**EXERCISE AIM:** Your answer should repeat every line of the records below in which the word "each" appears.
*** DATA FOR ANALYSIS
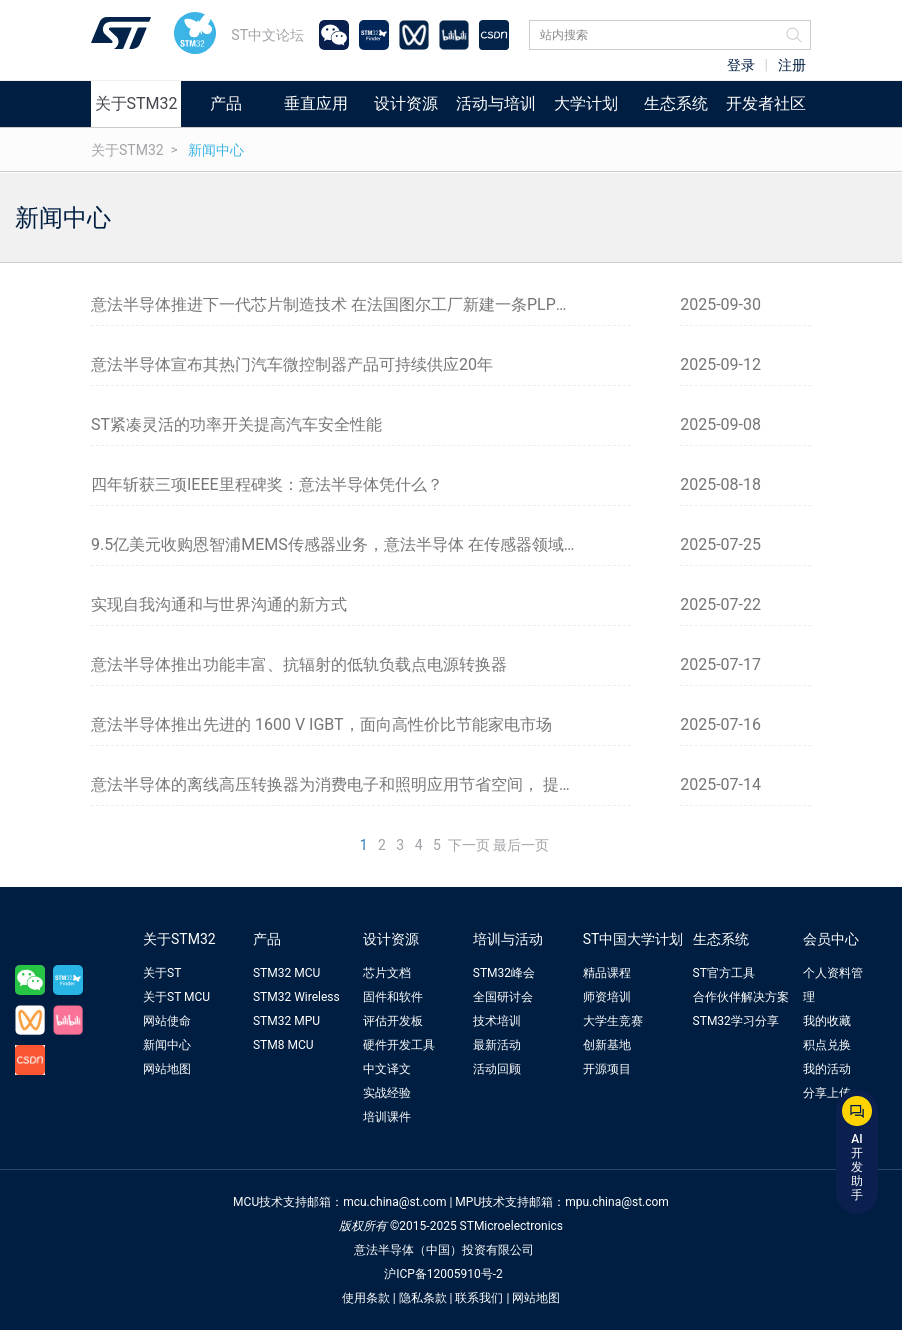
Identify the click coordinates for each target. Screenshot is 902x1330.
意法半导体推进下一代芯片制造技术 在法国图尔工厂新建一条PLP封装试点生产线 (361, 304)
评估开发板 (393, 1021)
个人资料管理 (833, 985)
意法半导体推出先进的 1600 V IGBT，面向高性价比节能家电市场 (321, 724)
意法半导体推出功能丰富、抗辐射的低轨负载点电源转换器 (299, 664)
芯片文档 (387, 973)
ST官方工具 (724, 973)
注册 (792, 65)
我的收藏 (827, 1021)
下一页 (469, 845)
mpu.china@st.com (617, 1202)
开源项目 (607, 1069)
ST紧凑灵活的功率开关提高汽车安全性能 (236, 424)
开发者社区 (766, 103)
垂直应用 (316, 103)
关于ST (162, 973)
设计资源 (406, 103)
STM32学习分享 (736, 1021)
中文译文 (387, 1069)
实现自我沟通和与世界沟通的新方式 (219, 604)
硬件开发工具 (399, 1045)
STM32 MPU (286, 1021)
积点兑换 (827, 1045)
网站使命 (167, 1021)
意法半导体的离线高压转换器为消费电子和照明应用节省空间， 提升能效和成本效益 (361, 784)
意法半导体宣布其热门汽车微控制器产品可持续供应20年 (292, 364)
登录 (741, 65)
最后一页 (521, 845)
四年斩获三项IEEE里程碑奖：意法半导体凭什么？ (267, 484)
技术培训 (497, 1021)
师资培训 (607, 997)
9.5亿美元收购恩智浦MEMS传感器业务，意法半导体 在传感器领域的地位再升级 (361, 544)
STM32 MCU (286, 973)
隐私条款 (423, 1298)
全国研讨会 (503, 997)
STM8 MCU (283, 1045)
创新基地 (607, 1045)
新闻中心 (216, 150)
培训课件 (387, 1117)
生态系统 (676, 103)
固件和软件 (393, 997)
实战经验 (387, 1093)
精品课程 (607, 973)
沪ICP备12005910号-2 (443, 1274)
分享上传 (827, 1093)
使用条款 (366, 1298)
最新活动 (497, 1045)
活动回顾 (497, 1069)
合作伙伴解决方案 (741, 997)
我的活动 (827, 1069)
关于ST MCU (176, 997)
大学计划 (586, 103)
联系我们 (479, 1298)
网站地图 (167, 1069)
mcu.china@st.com (394, 1202)
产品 (226, 103)
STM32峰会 (504, 973)
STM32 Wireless (296, 997)
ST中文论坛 (267, 35)
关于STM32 (136, 103)
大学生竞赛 (613, 1021)
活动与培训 (496, 103)
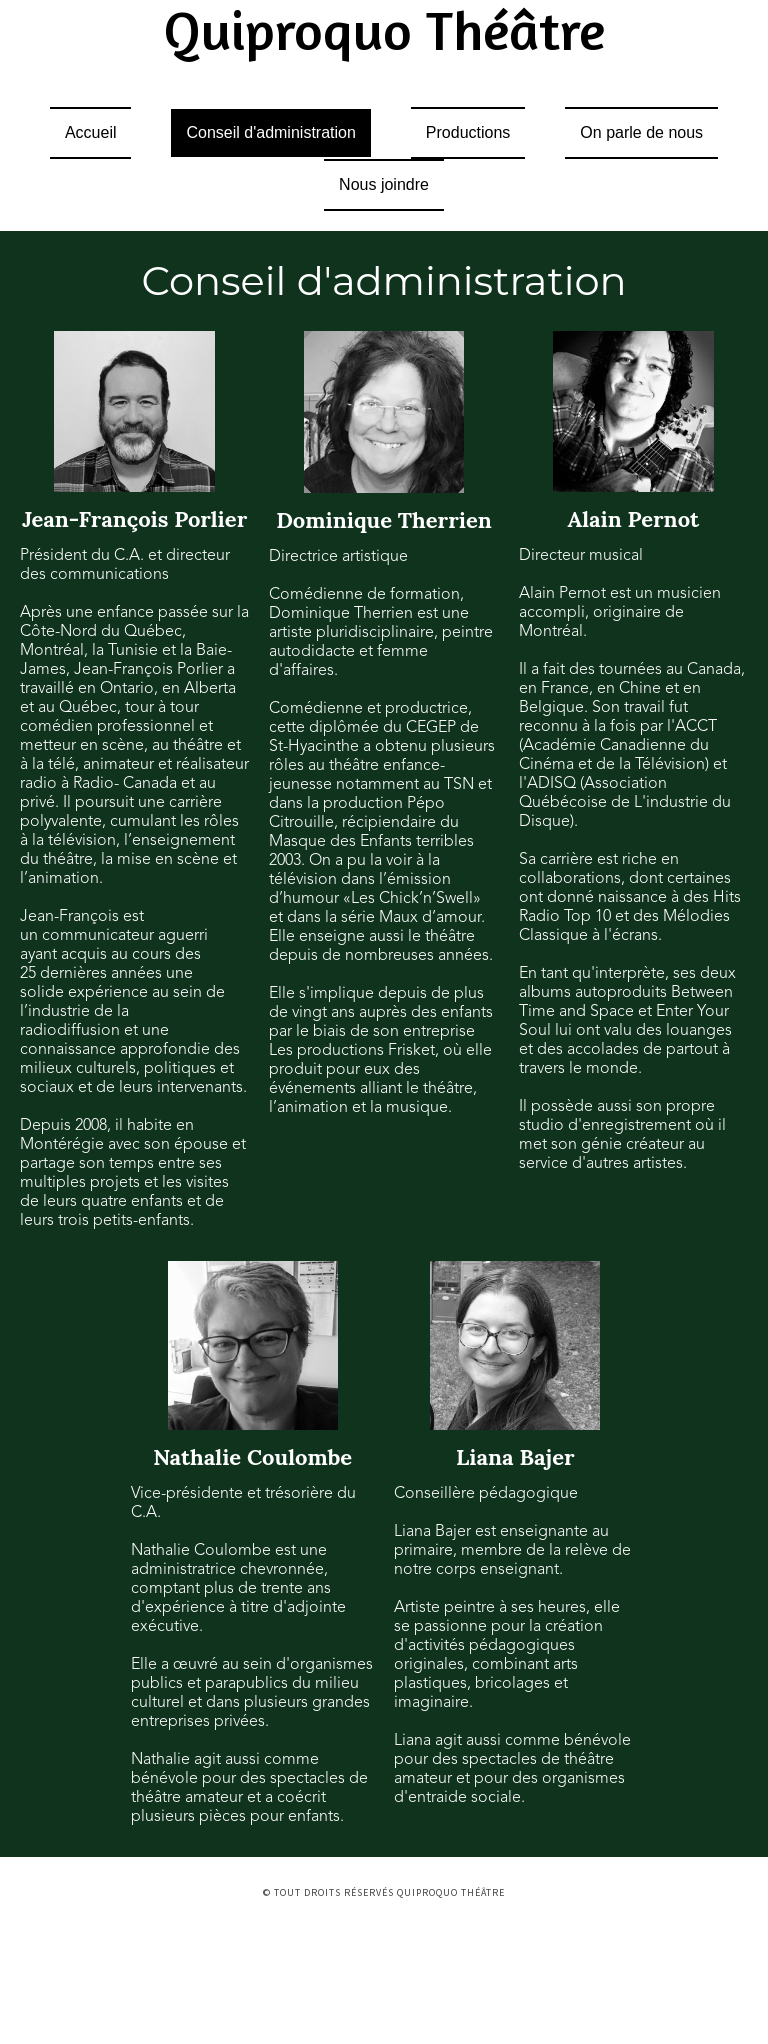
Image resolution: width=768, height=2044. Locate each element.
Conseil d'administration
******
**SOLVED EXERCISE:**
Identify the click coordinates for each target. Screenshot is 902x1330.
Image resolution: width=768, height=2044. Locate each element.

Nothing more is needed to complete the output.